Whitepapers, research reports and client magazines are the mainstay of an intelligent B2B content plan. When created with purpose and executed with flair, these three pillars of publishing deliver value to the reader and underscore an organisation’s credentials as expert in its field.
So far so good. However, when transitioning from print to digital ‘the bundle’ presents a problem of discoverability and of missed opportunity.
Buried within a client magazine is a series of articles that have value as standalone editorial pieces. Moreover, buried within each article are component parts that could stand alone. Ditto within the research report. Ditto within the whitepaper. These are hidden gems to be mined. Collectively these separate assets increase the chances of a company’s excellent content being surfaced by search engines, shared via social media and linked to from elsewhere. Bundled together, there’s only one chance.
So what’s the solution? Grist takes a three-step approach: unbundle, repurpose and amplify. Let’s take each in turn:
Unbundle. First deconstruct the whitepaper, research report or magazine into component parts – article copy, box-out copy, images, graphs, infographics, tables and so on. Take another look at the body copy and determine whether that can be unbundled further, perhaps around particular topics, themes, arguments or stories. Existing subheadings may even provide a ready-made break point between those component parts. Once suitably atomised, decide which of those separate assets can stand alone. Invariably, most can.

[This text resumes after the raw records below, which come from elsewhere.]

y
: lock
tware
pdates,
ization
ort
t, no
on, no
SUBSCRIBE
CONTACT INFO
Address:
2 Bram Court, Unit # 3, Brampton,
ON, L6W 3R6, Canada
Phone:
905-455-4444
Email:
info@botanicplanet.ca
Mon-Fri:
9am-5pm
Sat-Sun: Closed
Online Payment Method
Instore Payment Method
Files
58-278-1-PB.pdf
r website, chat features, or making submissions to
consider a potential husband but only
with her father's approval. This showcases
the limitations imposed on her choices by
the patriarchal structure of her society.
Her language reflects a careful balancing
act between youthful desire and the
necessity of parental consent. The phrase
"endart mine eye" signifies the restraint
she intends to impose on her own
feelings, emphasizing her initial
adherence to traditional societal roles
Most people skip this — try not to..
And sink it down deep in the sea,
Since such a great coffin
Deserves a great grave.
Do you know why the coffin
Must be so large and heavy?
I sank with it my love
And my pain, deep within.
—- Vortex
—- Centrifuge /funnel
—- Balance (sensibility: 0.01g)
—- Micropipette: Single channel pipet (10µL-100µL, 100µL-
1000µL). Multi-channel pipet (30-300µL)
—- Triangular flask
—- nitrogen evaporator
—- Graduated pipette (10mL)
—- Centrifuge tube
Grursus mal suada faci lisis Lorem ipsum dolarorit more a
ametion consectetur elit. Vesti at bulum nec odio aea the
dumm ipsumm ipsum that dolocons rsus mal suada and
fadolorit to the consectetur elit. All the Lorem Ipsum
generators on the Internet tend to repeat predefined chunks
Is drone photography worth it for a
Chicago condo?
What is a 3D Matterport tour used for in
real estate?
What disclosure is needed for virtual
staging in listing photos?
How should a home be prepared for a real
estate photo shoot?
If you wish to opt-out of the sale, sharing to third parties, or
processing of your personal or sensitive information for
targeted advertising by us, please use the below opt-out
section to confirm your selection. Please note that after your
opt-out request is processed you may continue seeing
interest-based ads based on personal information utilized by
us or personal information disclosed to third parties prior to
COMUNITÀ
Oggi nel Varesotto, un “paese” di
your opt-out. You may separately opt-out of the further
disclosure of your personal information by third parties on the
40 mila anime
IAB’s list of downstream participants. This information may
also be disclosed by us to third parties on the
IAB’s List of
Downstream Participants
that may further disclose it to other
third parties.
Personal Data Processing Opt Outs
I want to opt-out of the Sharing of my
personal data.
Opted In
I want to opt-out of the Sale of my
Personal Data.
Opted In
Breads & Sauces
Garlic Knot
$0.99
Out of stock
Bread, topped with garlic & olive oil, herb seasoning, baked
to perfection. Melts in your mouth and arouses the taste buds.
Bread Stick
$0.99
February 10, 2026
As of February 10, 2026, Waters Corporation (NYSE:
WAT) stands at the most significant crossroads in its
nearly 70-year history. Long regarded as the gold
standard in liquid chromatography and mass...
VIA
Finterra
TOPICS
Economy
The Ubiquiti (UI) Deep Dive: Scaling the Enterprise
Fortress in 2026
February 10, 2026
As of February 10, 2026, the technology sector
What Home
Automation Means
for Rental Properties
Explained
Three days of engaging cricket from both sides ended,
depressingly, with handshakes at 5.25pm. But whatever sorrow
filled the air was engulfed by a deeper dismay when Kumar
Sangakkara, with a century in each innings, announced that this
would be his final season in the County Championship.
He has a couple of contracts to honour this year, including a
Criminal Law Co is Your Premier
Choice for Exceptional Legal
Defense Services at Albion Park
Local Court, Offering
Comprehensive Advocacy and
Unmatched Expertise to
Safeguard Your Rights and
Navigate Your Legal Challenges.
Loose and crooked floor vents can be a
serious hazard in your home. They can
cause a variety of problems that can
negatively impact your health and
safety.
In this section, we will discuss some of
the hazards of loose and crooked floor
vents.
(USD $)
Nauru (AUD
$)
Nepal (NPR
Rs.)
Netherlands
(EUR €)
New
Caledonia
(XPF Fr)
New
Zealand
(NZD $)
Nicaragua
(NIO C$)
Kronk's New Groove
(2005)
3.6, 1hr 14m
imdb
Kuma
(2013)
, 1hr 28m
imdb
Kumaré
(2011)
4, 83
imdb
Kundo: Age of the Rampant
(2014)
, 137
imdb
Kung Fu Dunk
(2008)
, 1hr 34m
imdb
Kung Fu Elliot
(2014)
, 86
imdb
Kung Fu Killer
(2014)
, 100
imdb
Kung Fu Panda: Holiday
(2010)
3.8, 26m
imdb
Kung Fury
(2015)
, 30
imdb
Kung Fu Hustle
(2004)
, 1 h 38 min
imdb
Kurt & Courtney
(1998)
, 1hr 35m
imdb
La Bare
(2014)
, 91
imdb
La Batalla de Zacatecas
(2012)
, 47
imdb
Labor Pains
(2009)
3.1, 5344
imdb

Repurpose. A 15-page whitepaper may have 10 separate and usable parts to it. The executive summary, for example, may work perfectly as a LinkedIn long-form post. It may require a little “re-nosing” (adapting the first paragraph, say) and will need a dedicated headline and kicker. A table might work as a standalone blog post, requiring an intro and outro paragraph of text to provide context. (Research by Hubspot into 7,000 company websites found that an increase in blogging activity from 3-5 times a month to 6-8 times a month almost doubled lead generation.)
Meanwhile, an infographic would work pinned to Pinterest, the graph embedded into a tweet and a collection of the visual assets threaded into a compelling SlideShare presentation – with a little topping and tailing, of course. By the way, Slideshare is the most popular content-sharing site for professionals.
Amplify. Use a mixture of all channels available to push the repurposed content out. Communications professionals increasingly reach for the PESO model as a useful framework to organise and implement PR and marketing activity around content. PESO? That’s paid, earned, shared and owned media. In future posts we’ll look in more detail at each of the PESO channels and discuss how they can help amplify content that’s been unbundled and repurposed.
Which approach makes most sense for you? A single PDF buried on your website and hidden from search engines, or a dozen search-friendly pieces of content pulling in targeted traffic and providing a plethora of opportunities across other platforms?